Usa, la doppia vittoria dei Democratici rilancia gli indici azionari

A cura di Wings Partners Sim

Mentre la presidenza Trump si avvia ad un inglorioso epilogo, con crescenti pressioni bipartisan per la rimozione del presidente in carica (ormai solo per qualche giorno) che contemplano anche il ricorso al 25° emendamento o all’impeachment (e la tardiva ammissione di sconfitta e contestuale condanna dei recenti fatti occorsi a Washington sembra aver contribuito poco a placare gli animi, anche se alla Casa Bianca si ventila già l’ipotesi di un auto-perdono presidenziale) i mercati già guardano avanti alla prossima amministrazione, di solido timbro democratico, e alla prospettiva di una pioggia di stimoli di natura fiscale all’orizzonte.

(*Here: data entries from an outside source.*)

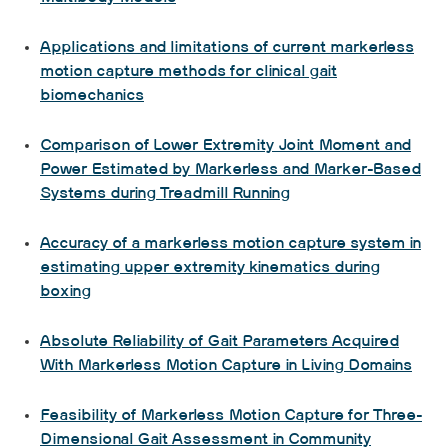
Applications and limitations of current markerless
motion capture methods for clinical gait
biomechanics
Comparison of Lower Extremity Joint Moment and
Power Estimated by Markerless and Marker-Based
Systems during Treadmill Running
Accuracy of a markerless motion capture system in
estimating upper extremity kinematics during
boxing
Absolute Reliability of Gait Parameters Acquired
With Markerless Motion Capture in Living Domains
Feasibility of Markerless Motion Capture for Three-
Dimensional Gait Assessment in Community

Così gli indici azionari americani si riportano sui massimi di periodo, con circa il 70% delle società quotate allo S&P 500 ieri in rialzo (e tra queste Tesla, che conferisce così oggi a Elon Musk il titolo di uomo più ricco al mondo), il Nasdaq che progredisce di oltre il 2% e il sotto indice Dow Jones Trasportation Average (un buon indicatore dell’attività economica) che segna un nuovo record storico.

Difficile che il sepppur importante dato atteso oggi, ovvero quello sul mercato del lavoro Usa (con un saldo di nuovi occupati previsto a 100mila ma suscettibile di un consuntivo anche più deludente) possa fare deragliare l’entusiasmo mostrato dai mercati in questo avvio di 2021, più probabile però che a questo scopo possa contribuire maggiormente il recente innalzamento dei rendimenti sui Treasury decennali (attualmente in area 1,09%) e il parallelo rafforzaamento che stiamo vedendo nelle quotazioni del dollaro in queste ore (1,2230 contro euro) senza dimenticare che l’amministrazione Biden si, è candidata a implementare stimoli senza precedenti, ma anche una battaglia durissima contro la pandemia dal Covid-19 il che di converso potrebbe provocare, attraverso l’istituzione di lockdown generalizzati e restrizioni di vario genere, un indebolimento dell’attività economica americana nel breve.

Materie prime, la riscossa del petrolio

Nell’ambito delle materie prime, reazioni dissonanti tra i vari comparti, con il petrolio che si avvia a chiudere la nona settimana su dieci in rialzo (circa un 5% su base settimanale) complice anche la mossa dei sauditi nel calmierare la produzione nei prossimi mesi. Ad aiutare le quotazioni del greggio anche l’avvio di quel periodo che vede ribilanciare il peso delle materie prime nel Commodity Index, con un flusso in acquisto di contratti sul greggio stimato in 9 miliardi di dollari nei prossimi 5 giorni a partire da oggi secondo Ctigroup.

In dubbio invece la possibilità che l’oro riesca a chiudere la sua sesta settimana consecutiva al rialzo, dato che dopo l’exploit di inzio settimana, le quotazioni del metallo prezioso stanno subendo pesanti prese di beneficio che hanno ricondotto i prezzi questa mattina sotto quota 1.900 dollari l’oncia, con l’indubbio contributo generato dalla forza relativa del dollaro e dall’andamento dell’antagonista storico, ovvero i decennali Usa.

Infine abbiamo i metalli non ferrosi, e la narrativa rimane la medesima dei giorni scorsi, ovvero un rame iperbolico che questa mattina all’apertura del comparto Lme svetta sopra quota 8.200 dollari salvo dare qualche segnale di rintracciamento come è ormai uso nel corso della mattinata europea, seguito da un nickel che ieri si porta sui massimi da 16 mesi con un picco a 18.200 dollari.

Tuttavia l’andamento di questi due metalli (che fanno parte del comparto definito “green” uno dei maggiori beneficiari delle politiche si stimolo non solo americane ma anche cinesi) stride nettamente con quello del resto del comparto che mostra invero poca attidudine a seguire al rialzo i due metalli anzicitati e anzi in queste ore subisce l’apprezzamento del biglietto verde, con diffuse prese di beneficio particolarmente evidenti sullo zinco in queste prime ore della mattinata, con le quotazioni del metallo in flessione di circa 50 dollari a tonnellata a 2.850 dollari.